Saturday 26 January 2019
Say no to a Right Royal Compromise
In what is apparently her annual visit to the Sandringham branch of the Women's Institute, the Queen has extolled the virtues of compromise and "coming together to seek out the common ground."
Although she doesn't actually mention Brexit this is widely, and probably rightly, regarded as a not very coded message to our parliamentarians to bash each others heads together and come up with a viable deal.
As a dedicated Liberal who believes that our MPs should be elected by single transferable vote in multi-member constituencies, so leading almost inevitably to a balanced parliament with no single party with an over-all majority and therefore able to call all the shots, it follows that I must also be a believer in cross-party co-operation and, yes, compromise.
However, it has to be recognised that in some cases compromise can lead not to the best but the worst of all possible worlds. That seems to me to be the case in every possible permutation of Brexit.
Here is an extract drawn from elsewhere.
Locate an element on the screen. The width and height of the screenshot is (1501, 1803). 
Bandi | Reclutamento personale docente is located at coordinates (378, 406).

One compromise with a good deal of support is the Norway Option. This would do the least damage to our economy becasue we would remain members of the single market and the customs union, so our advantageous trade position would be maintained. However, we should be required to observe all EU rules and regulations without any further say in making them, to respect the free movement of goods, services, capital and labour, remain subject to the rulings of the ECJ on which we should no longer be represented, and continue to pay a membership fee.
So this would square the circle: we should have left the EU, have retained al its economic advantages but remain subject to al its rules with no further part in making them
Compared with our present situation as members, this is simply foolishness. We gain nothing but lose a great deal - the worst of all worlds.
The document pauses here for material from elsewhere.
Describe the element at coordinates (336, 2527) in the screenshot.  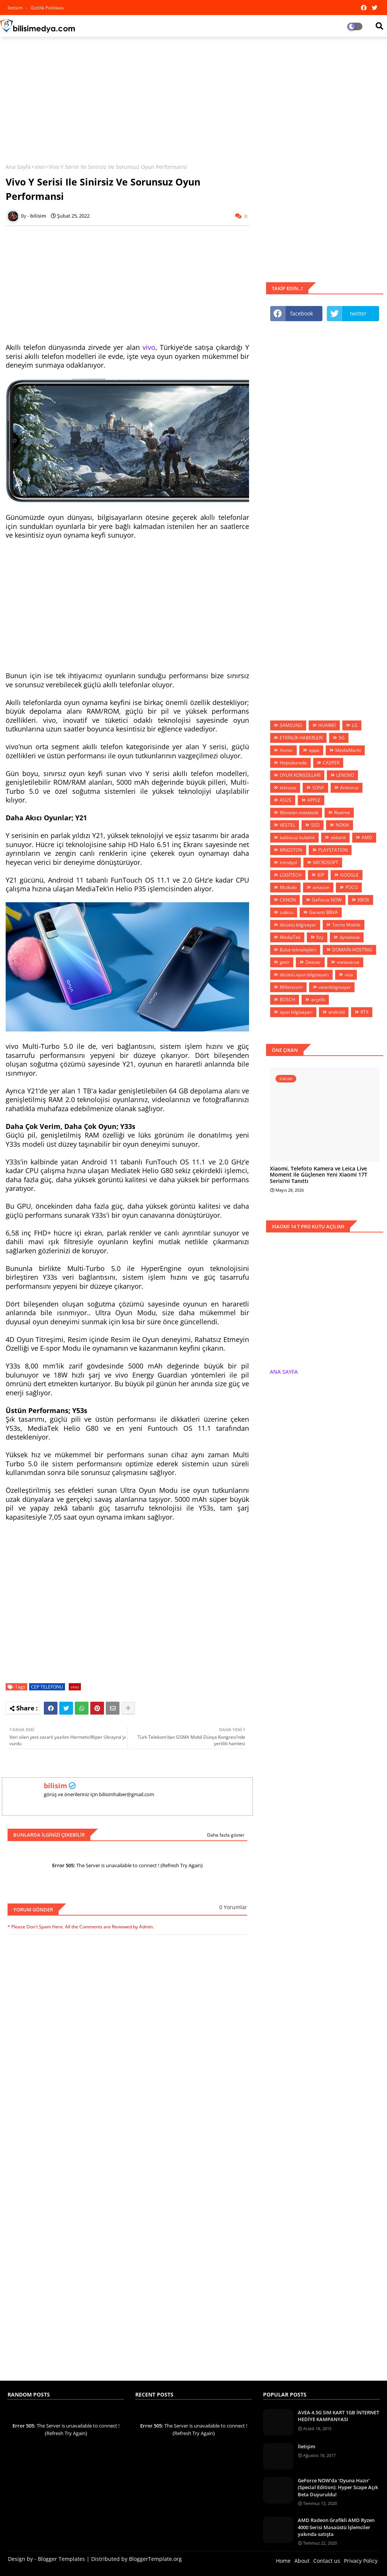 I see `AMD Radeon Grafikli AMD Ryzen 4000 Serisi Masaüstü İşlemciler yakında satışta` at that location.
Mrs May's "Deal," which remains hemmed in by her "red lines" on which she appears unwilling to compromise, means that we shall leave both the single market and customs union but remain "aligned" to them. This means that, for the foreseeable future at least, we shall observe all EU trading rules unless and until some technological method as yet undiscovered is devised to enable the Irish border (our only land border with the EU) to be crossed without physical checks.
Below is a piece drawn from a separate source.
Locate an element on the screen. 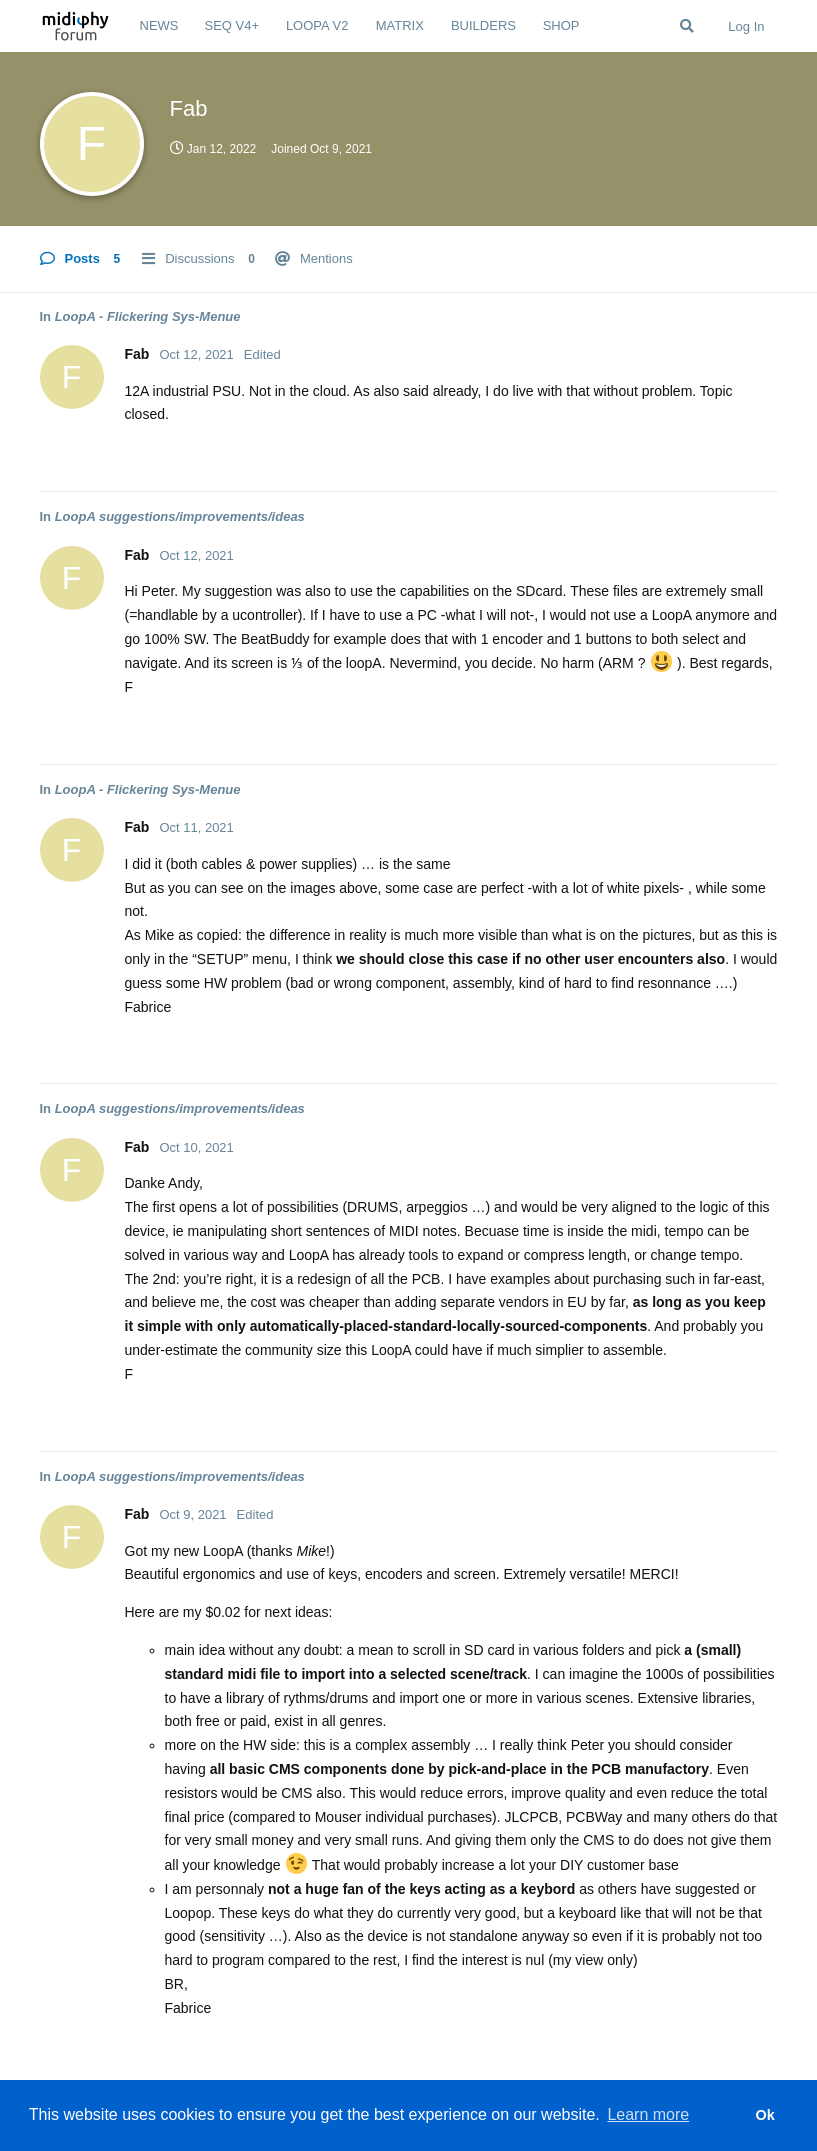  SEQ V4+ is located at coordinates (232, 25).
The advantage of this "alignment" is that we should be permitted to curtail the "four freedoms" (not least of labour - though we desperately need it) and make trade deals with the rest of the world, although there is as yet no sign of the promised queue of other economies desperate to make them.
This option requires us to take a great deal of optimistic speculation on trust.
In actual fact those of us who would like to see Britain as a fully-participating and enthusiastic member of the EU have already compromised.
We have opted out to the Schengen Area, within which passports and border checks are no longer required for people crossing frontiers, we have opted out of Monetary Union (the Euro) and are not required to join it (as would be any new countries joining the EU.) David Cameron even managed to negotiate us out of our commitment to "ever closer union": something to which we signed up when we originally joined in 1972.
In other words, those of us who believe that Britain should be at the very heart of Europe have already compromised and allowed us to be pushed gradually to the periphery - the slow lane.
Sadly, as both John Major and David Cameron have discovered, for every concession made the fanatical Brexiteers want more. They will not be satisfied unless and until every one of our ties with the EU is broken, regardless of the harm done to our political standing, our economy and our culture.
So sadly, Your Majesty,"thanks but no-thanks." I cannot see further compromise by we remainers to be sensible or in any way advantageous.